Excellent essay by Arthur Miller in The Nation, "A Visit With Castro." It offers a vivid portrait of everyone's favorite dictator, that obscene dinosaur who, like Strom Thurmond, seems to have no end.


"Watching him at lunch--he ate two leaves of lettuce--one saw a lonely old man hungry for some fresh human contact, which could only get more and more rare as he ages. He might very well live actively for ten years, perhaps even longer as his parents reportedly had done, and I found myself wondering what could possibly be keeping him from a graceful exit that might even earn him his countrymen's gratitude?
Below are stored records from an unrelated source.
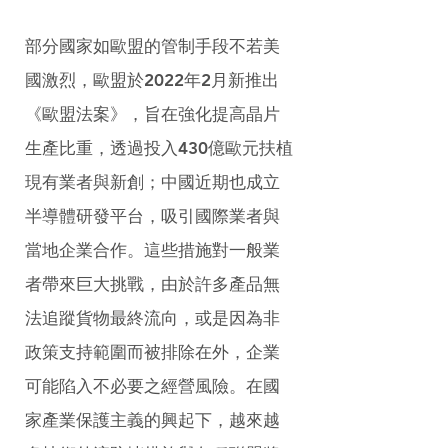
部分國家如歐盟的管制手段不若美
國激烈，歐盟於2022年2月新推出
《歐盟法案》，旨在強化提高晶片
生產比重，透過投入430億歐元扶植
現有業者與新創；中國近期也成立
半導體研發平台，吸引國際業者與
當地企業合作。這些措施對一般業
者帶來巨大挑戰，由於許多產品無
法追蹤貨物最終流向，或是因為非
政策支持範圍而被排除在外，企業
可能陷入不必要之經營風險。在國
家產業保護主義的興起下，越來越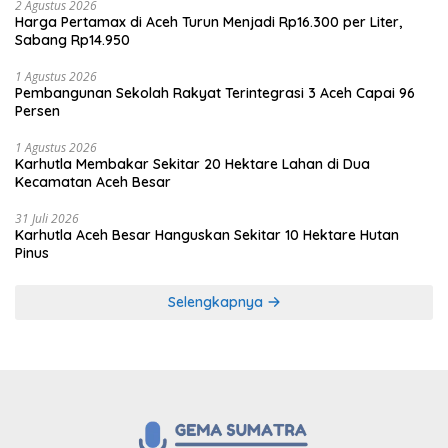
2 Agustus 2026
Harga Pertamax di Aceh Turun Menjadi Rp16.300 per Liter,
Sabang Rp14.950
1 Agustus 2026
Pembangunan Sekolah Rakyat Terintegrasi 3 Aceh Capai 96
Persen
1 Agustus 2026
Karhutla Membakar Sekitar 20 Hektare Lahan di Dua
Kecamatan Aceh Besar
31 Juli 2026
Karhutla Aceh Besar Hanguskan Sekitar 10 Hektare Hutan
Pinus
Selengkapnya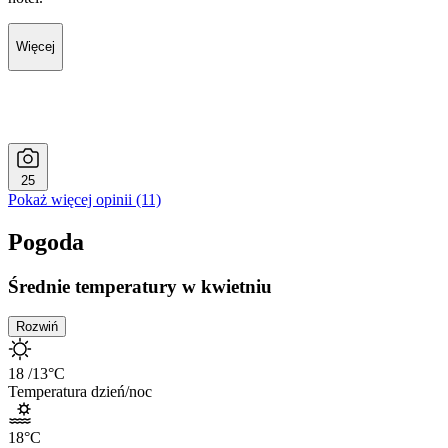
Więcej
25
Pokaż więcej opinii (11)
Pogoda
Średnie temperatury w kwietniu
Rozwiń
18
/13
°C
Temperatura dzień/noc
18
°C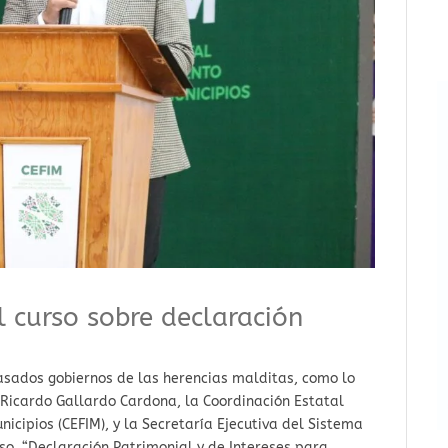
l curso sobre declaración
asados gobiernos de las herencias malditas, como lo
, Ricardo Gallardo Cardona, la Coordinación Estatal
nicipios (CEFIM), y la Secretaría Ejecutiva del Sistema
urso, “Declaración Patrimonial y de Intereses para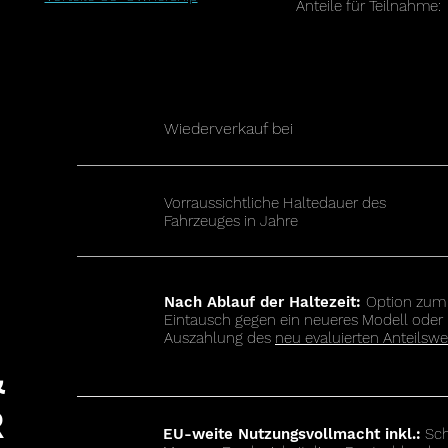
Anteile für Teilnahme:
Wiederverkauf bei
Vorraussichtliche Haltedauer des
Fahrzeuges in Jahre
Nach Ablauf der Haltezeit:
Option zum
Eintausch gegen ein neueres Modell oder
Auszahlung des
neu evaluierten Anteilswe
&
R
EU-weite Nutzungsvollmacht inkl.:
Sch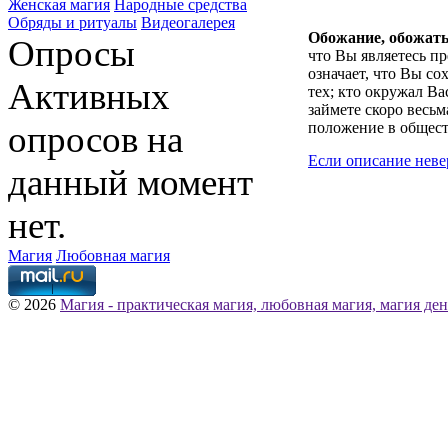
Женская магия
Народные средства
Обряды и ритуалы
Видеогалерея
Обожание, обожат
Опросы
что Вы являетесь п
означает, что Вы со
Активных
тех; кто окружал Вас
займете скоро весьм
опросов на
положение в общест
Если описание неве
данный момент
нет.
Магия
Любовная магия
© 2026
Магия - практическая магия, любовная магия, магия ден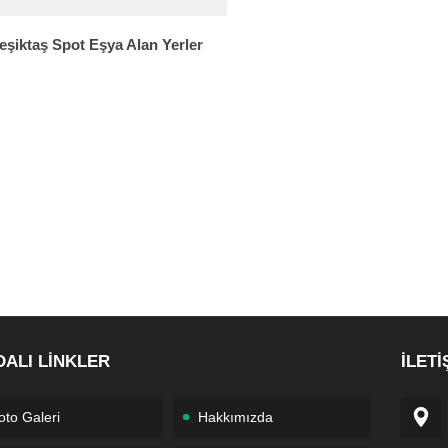
eşiktaş Spot Eşya Alan Yerler
DALI LİNKLER
İLETİ
oto Galeri
Hakkımızda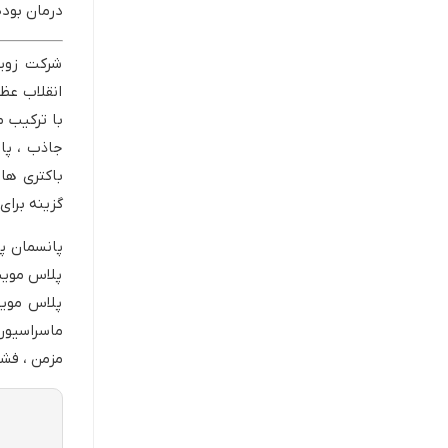
درمان بود
شرکت زویک
انقلاب عظ
با ترکیب م
جاذب ، پا
باکتری ها 
گزینه برای
پلاس مویس
پلاس مویس
ماسراسیون
مزمن ، فشا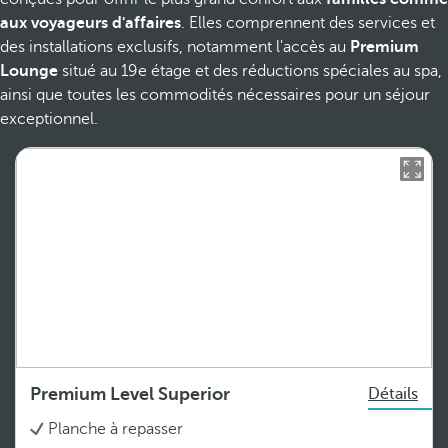
aux voyageurs d'affaires
. Elles comprennent des services et
des installations exclusifs, notamment l'accès au
Premium
Lounge
situé au 19e étage et des réductions spéciales au spa,
ainsi que toutes les commodités nécessaires pour un séjour
exceptionnel.
Premium Level Superior
Détails
Planche à repasser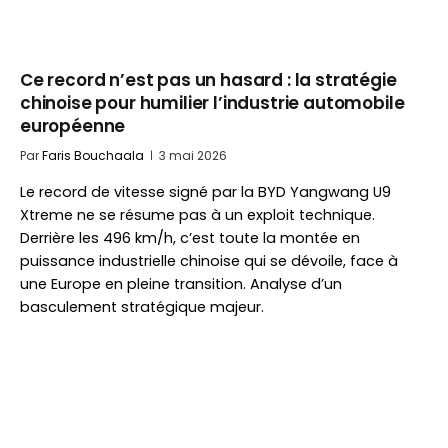
Ce record n’est pas un hasard : la stratégie
chinoise pour humilier l’industrie automobile
européenne
Par
Faris Bouchaala
3 mai 2026
Le record de vitesse signé par la BYD Yangwang U9
Xtreme ne se résume pas à un exploit technique.
Derrière les 496 km/h, c’est toute la montée en
puissance industrielle chinoise qui se dévoile, face à
une Europe en pleine transition. Analyse d’un
basculement stratégique majeur.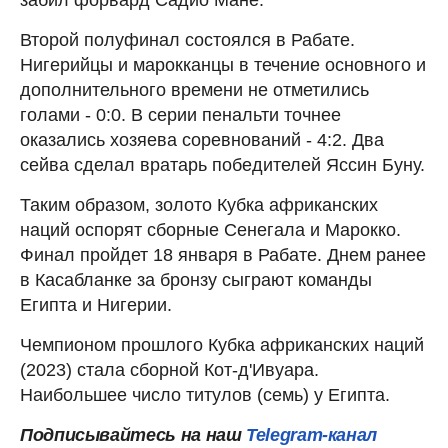
Второй полуфинал состоялся в Рабате.
Нигерийцы и марокканцы в течение основного и
дополнительного времени не отметились
голами - 0:0. В серии пенальти точнее
оказались хозяева соревнований - 4:2. Два
сейва сделал вратарь победителей Яссин Буну.
Таким образом, золото Кубка африканских
наций оспорят сборные Сенегала и Марокко.
Финал пройдет 18 января в Рабате. Днем ранее
в Касабланке за бронзу сыграют команды
Египта и Нигерии.
Чемпионом прошлого Кубка африканских наций
(2023) стала сборной Кот-д'Ивуара.
Наибольшее число титулов (семь) у Египта.
Подписывайтесь на наш
Telegram-канал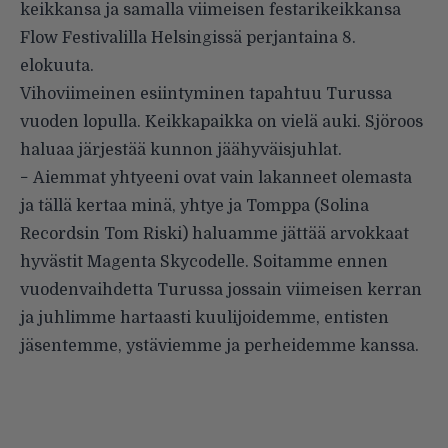
keikkansa ja samalla viimeisen festarikeikkansa
Flow Festivalilla Helsingissä perjantaina 8.
elokuuta.
Vihoviimeinen esiintyminen tapahtuu Turussa
vuoden lopulla. Keikkapaikka on vielä auki. Sjöroos
haluaa järjestää kunnon jäähyväisjuhlat.
− Aiemmat yhtyeeni ovat vain lakanneet olemasta
ja tällä kertaa minä, yhtye ja Tomppa (Solina
Recordsin Tom Riski) haluamme jättää arvokkaat
hyvästit Magenta Skycodelle. Soitamme ennen
vuodenvaihdetta Turussa jossain viimeisen kerran
ja juhlimme hartaasti kuulijoidemme, entisten
jäsentemme, ystäviemme ja perheidemme kanssa.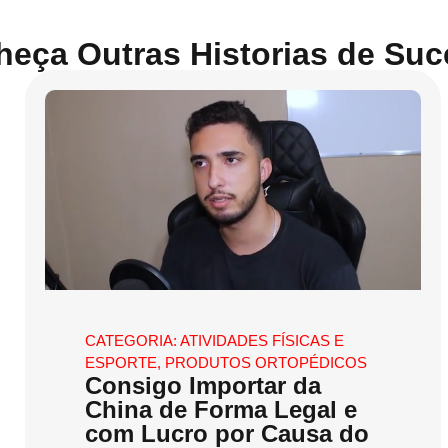
heça Outras
Historias de Su
CATEGORIA:
ATIVIDADES FÍSICAS E
ESPORTE
,
PRODUTOS ORTOPÉDICOS
Consigo Importar da
China de Forma Legal e
com Lucro por Causa do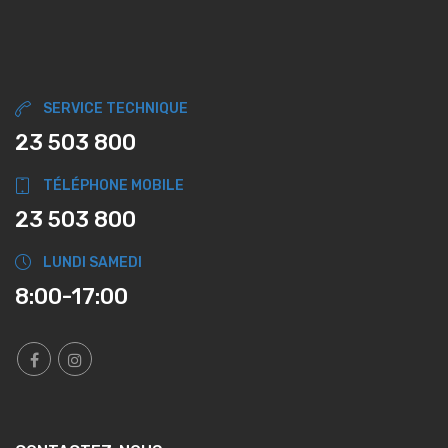
SERVICE TECHNIQUE
23 503 800
TÉLÉPHONE MOBILE
23 503 800
LUNDI SAMEDI
8:00-17:00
The quasi-sexual enchantment of power? Perhaps. More likely, given his history, was his commitment to the poetic image of world revolution, the uprising of the wretched of the earth with himself at its head. And in plain fact, as the chief of a mere island, he had managed to elevate himself to that transcendent state in millions of minds. The more so now, after all other contestants had fallen away and conditions in Latin America and Africa gone from bad to worse, the possibility needed only its right time to erupt again. After all, he had thrown Cuban forces into action in many countries around the world despite his country's poverty and the obstinate resistance of his main sponsor, the now-abominated Soviet leadership.

It would have been too much to expect that after half a century in power he would not become to some important degree an anachronism, a handsome old clock that no longer tells the time correctly and bongs haphazardly in the middle of the night, disturbing the house. Notwithstanding all his efforts, the only semblance of a revolt of the poor is the antimodern Islamic tide, which from the Marxist point of view floats in a medieval dream. With us he seemed pathetically hungry for some kind of human contact. Brilliant as he is, spirited and resourceful as his people are, his endless rule seemed like some powerful vine wrapping its roots around the country and while defending it from the elements choking its natural growth. And his own as well. Ideology aside, he apparently maintains the illusions that structured his political successes even if they never had very much truth in them; to this day, as one example, he speaks of Gorbachev's dissolution of the Soviet Union as unnecessary, "a mistake."

In short, there was no fatal contradiction inherent in the Soviet system that brought it down, and so there is nothing in the Castro system or in his take on reality that is creating the painful poverty of the island. The US embargo created this island's poverty out of hand, along with the Russians by their deserting him. It is Don Quixote tilting at windmills which, worse yet, have collapsed into dust."